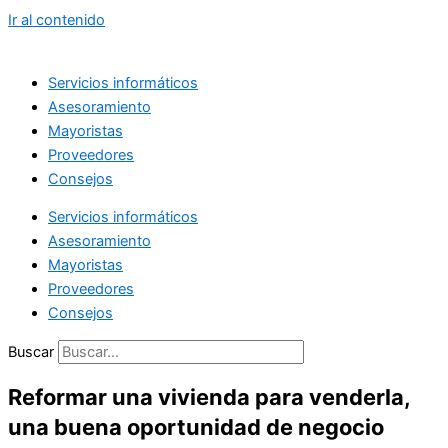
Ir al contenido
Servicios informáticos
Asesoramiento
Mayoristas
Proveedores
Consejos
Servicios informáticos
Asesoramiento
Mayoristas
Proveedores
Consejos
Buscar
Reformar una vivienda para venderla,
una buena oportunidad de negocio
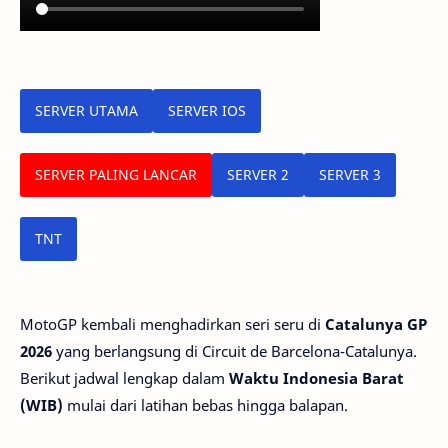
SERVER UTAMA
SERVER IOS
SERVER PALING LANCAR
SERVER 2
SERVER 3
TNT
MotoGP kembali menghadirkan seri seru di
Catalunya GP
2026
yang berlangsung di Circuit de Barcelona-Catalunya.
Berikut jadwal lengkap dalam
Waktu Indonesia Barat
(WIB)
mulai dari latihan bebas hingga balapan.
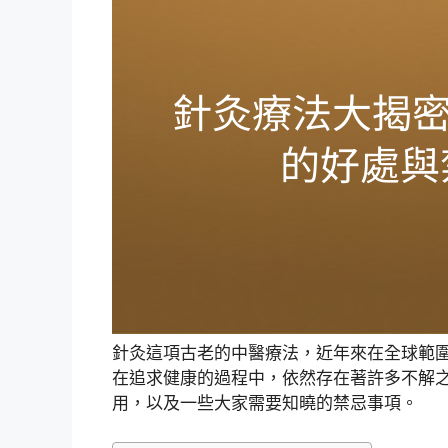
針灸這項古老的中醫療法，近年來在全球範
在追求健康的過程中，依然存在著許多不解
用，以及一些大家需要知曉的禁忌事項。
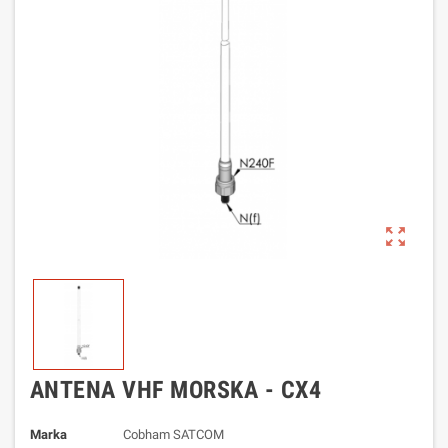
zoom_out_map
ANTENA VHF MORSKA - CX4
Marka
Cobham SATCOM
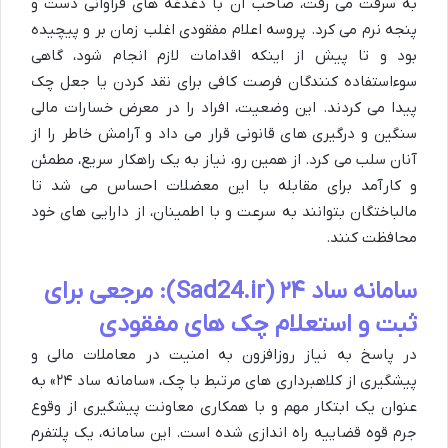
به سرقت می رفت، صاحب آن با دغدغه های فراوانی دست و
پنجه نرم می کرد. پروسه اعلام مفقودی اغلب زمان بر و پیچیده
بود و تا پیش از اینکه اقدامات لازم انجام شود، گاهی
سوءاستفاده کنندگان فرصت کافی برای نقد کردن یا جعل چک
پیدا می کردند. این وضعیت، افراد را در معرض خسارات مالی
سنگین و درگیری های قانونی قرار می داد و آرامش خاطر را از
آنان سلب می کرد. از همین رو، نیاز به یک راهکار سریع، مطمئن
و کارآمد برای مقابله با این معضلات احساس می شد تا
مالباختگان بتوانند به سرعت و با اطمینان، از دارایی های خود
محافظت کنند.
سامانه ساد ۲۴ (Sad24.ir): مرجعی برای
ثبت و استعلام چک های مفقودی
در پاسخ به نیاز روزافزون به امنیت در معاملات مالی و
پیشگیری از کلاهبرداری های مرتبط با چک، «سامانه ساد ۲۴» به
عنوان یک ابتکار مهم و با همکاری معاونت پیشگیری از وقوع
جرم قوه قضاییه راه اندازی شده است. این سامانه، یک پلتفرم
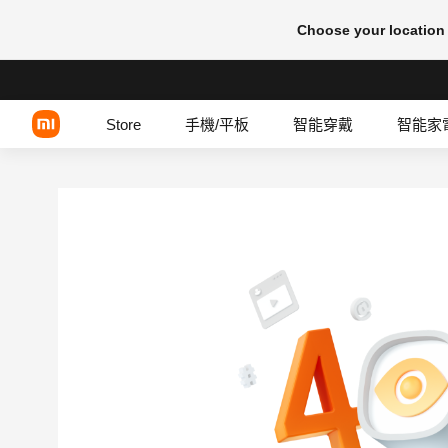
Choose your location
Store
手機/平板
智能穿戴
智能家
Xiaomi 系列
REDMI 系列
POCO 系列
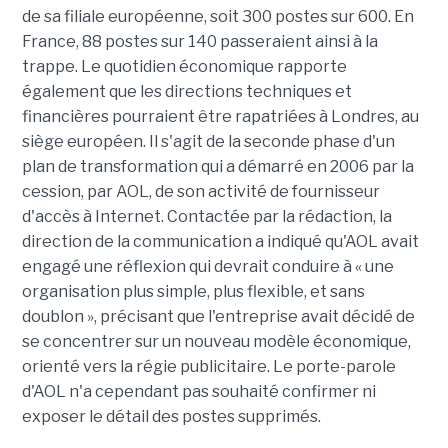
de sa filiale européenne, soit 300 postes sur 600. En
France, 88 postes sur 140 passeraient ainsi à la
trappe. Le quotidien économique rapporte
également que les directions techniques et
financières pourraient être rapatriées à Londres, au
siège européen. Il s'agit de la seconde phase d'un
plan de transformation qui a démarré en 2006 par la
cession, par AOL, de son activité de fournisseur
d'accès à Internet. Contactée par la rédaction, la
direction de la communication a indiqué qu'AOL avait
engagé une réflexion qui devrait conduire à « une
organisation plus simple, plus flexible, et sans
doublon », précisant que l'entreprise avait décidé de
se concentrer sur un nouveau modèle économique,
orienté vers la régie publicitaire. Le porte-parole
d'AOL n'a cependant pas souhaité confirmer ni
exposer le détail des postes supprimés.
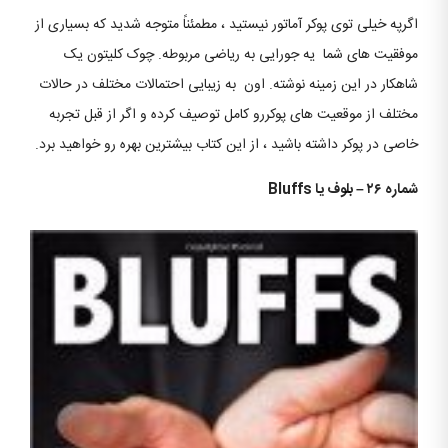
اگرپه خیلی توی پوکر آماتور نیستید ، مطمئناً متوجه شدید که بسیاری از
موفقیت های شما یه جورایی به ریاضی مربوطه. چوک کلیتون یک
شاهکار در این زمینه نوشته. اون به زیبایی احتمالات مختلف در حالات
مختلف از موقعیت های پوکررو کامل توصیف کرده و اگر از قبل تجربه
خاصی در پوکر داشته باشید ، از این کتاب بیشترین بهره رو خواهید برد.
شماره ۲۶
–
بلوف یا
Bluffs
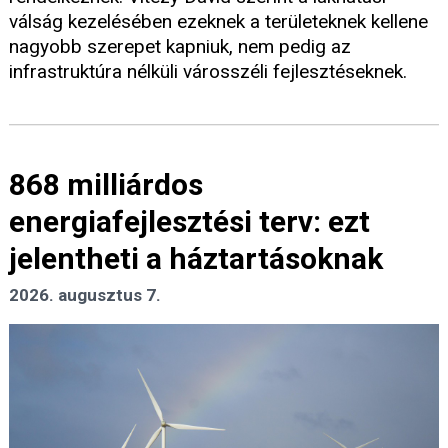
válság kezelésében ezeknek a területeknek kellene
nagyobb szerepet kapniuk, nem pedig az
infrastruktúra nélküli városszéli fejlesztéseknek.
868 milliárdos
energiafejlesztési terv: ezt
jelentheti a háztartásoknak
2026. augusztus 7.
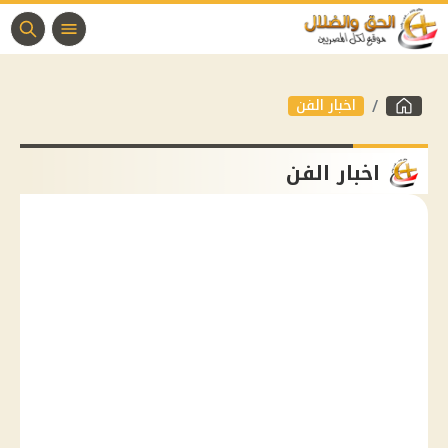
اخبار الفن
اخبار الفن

+ + +

**INSTRUCTIONS FOR THE TASK**
Reproduce the material word for word, pictures excluded.

**FINAL ANSWER**
Ir al contenido
Servicios informáticos
Asesoramiento
Mayoristas
Proveedores
Consejos
Servicios informáticos
Asesoramiento
Mayoristas
Proveedores
Consejos
Buscar
Reformar una vivienda para venderla,
una buena oportunidad de negocio
SERVER UTAMA
SERVER IOS
SERVER PALING LANCAR
SERVER 2
SERVER 3
TNT
MotoGP kembali menghadirkan seri seru di
Catalunya GP
2026
yang berlangsung di Circuit de Barcelona-Catalunya.
Berikut jadwal lengkap dalam
Waktu Indonesia Barat
(WIB)
mulai dari latihan bebas hingga balapan.
針灸這項古老的中醫療法，近年來在全球範
在追求健康的過程中，依然存在著許多不解
用，以及一些大家需要知曉的禁忌事項。
zoom_out_map
ANTENA VHF MORSKA - CX4
Marka
Cobham SATCOM
به سرقت می رفت، صاحب آن با دغدغه های فراوانی دست و
پنجه نرم می کرد. پروسه اعلام مفقودی اغلب زمان بر و پیچیده
بود و تا پیش از اینکه اقدامات لازم انجام شود، گاهی
سوءاستفاده کنندگان فرصت کافی برای نقد کردن یا جعل چک
پیدا می کردند. این وضعیت، افراد را در معرض خسارات مالی
سنگین و درگیری های قانونی قرار می داد و آرامش خاطر را از
آنان سلب می کرد. از همین رو، نیاز به یک راهکار سریع، مطمئن
و کارآمد برای مقابله با این معضلات احساس می شد تا
مالباختگان بتوانند به سرعت و با اطمینان، از دارایی های خود
محافظت کنند.
سامانه ساد ۲۴ (Sad24.ir): مرجعی برای
ثبت و استعلام چک های مفقودی
در پاسخ به نیاز روزافزون به امنیت در معاملات مالی و
پیشگیری از کلاهبرداری های مرتبط با چک، «سامانه ساد ۲۴» به
عنوان یک ابتکار مهم و با همکاری معاونت پیشگیری از وقوع
جرم قوه قضاییه راه اندازی شده است. این سامانه، یک پلتفرم
Choose your location
Store
手機/平板
智能穿戴
智能家
Xiaomi 系列
REDMI 系列
POCO 系列
de sa filiale européenne, soit 300 postes sur 600. En
France, 88 postes sur 140 passeraient ainsi à la
trappe. Le quotidien économique rapporte
également que les directions techniques et
financières pourraient être rapatriées à Londres, au
siège européen. Il s'agit de la seconde phase d'un
plan de transformation qui a démarré en 2006 par la
cession, par AOL, de son activité de fournisseur
d'accès à Internet. Contactée par la rédaction, la
direction de la communication a indiqué qu'AOL avait
engagé une réflexion qui devrait conduire à « une
organisation plus simple, plus flexible, et sans
doublon », précisant que l'entreprise avait décidé de
se concentrer sur un nouveau modèle économique,
orienté vers la régie publicitaire. Le porte-parole
d'AOL n'a cependant pas souhaité confirmer ni
exposer le détail des postes supprimés.
اگرپه خیلی توی پوکر آماتور نیستید ، مطمئناً متوجه شدید که بسیاری از
موفقیت های شما یه جورایی به ریاضی مربوطه. چوک کلیتون یک
شاهکار در این زمینه نوشته. اون به زیبایی احتمالات مختلف در حالات
مختلف از موقعیت های پوکررو کامل توصیف کرده و اگر از قبل تجربه
خاصی در پوکر داشته باشید ، از این کتاب بیشترین بهره رو خواهید برد.
شماره ۲۶
–
بلوف یا
Bluffs
válság kezelésében ezeknek a területeknek kellene
nagyobb szerepet kapniuk, nem pedig az
infrastruktúra nélküli városszéli fejlesztéseknek.
868 milliárdos
energiafejlesztési terv: ezt
jelentheti a háztartásoknak
2026. augusztus 7.
اخبار الفن
اخبار الفن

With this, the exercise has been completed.